Years ago I had a cute little air plant mounted to a magnet displayed on my refrigerator. Air plants were very popular back then, but mine didn’t live very long. Come to think of it, few other air plants from that era survived, either.

So what happened? Aren’t air plants supposed to get everything they need right out of the air?

Well, yes, for a short while. But good care for an air plant requires a tiny bit more effort than I originally thought. Nevertheless, air plants (Tillandsia, sometimes called tillys for short) don’t ask for much. You won’t even need a pot or soil to grow some of these interesting plants with their varied architectural shapes.

You can mount air plants to a piece of bark, suspend them in glass balls, or simply set them on your desktop or on the windowsill as is, without any container. You can also find an array of small artistic stands designed especially for displaying tillys.

Air plants are related to pineapples and other bromeliads.
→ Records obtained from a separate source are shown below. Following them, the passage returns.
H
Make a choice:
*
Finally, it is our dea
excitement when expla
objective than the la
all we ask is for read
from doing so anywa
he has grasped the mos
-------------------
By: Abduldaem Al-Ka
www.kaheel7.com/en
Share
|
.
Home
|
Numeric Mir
You can see the resemblance in the leaf structure. They come in a range of sizes, from tiny up to a foot wide or more. Most have curvy leaves of green or silver, sometimes touched with red or pink. No wonder air plants are enjoying new popularity!

So just what is it air plants need to thrive? They want bright light, but no more than an hour or two of direct sunlight per day. About once a week, they’d like to be submerged in water for a few minutes, then turned upside down to thoroughly drain. Alternatively, you can mist an air plant with water instead of submerging it.

Every home or office is different with varying humidity, temperature, and light. But don’t worry: Your air plants will tell you what they need. Browning leaf tips mean more moisture, please. If you see signs of rot, supply less water and more time upside-down to drain away any water that might have collected between the leaves.

Air plants have roots, but they are used only for anchoring to another plant, to bark, or to some other object, not for absorbing water and nutrients. To supply an indoor air plant with the nutrients it needs, add a tiny bit of fertilizer to the water in which you periodically submerge your plant. You can use the houseplant fertilizer you have on hand unless its source of nitrogen is urea, in which case an air plant can’t make use of the nutrients. A fertilizer called Epiphytes Delight is particularly good for both air plants and for orchids.

An air plant would make a nice gift for anyone who wants a bit of living greenery that doesn’t require much care. Just be sure to include a little card with the simple steps to success.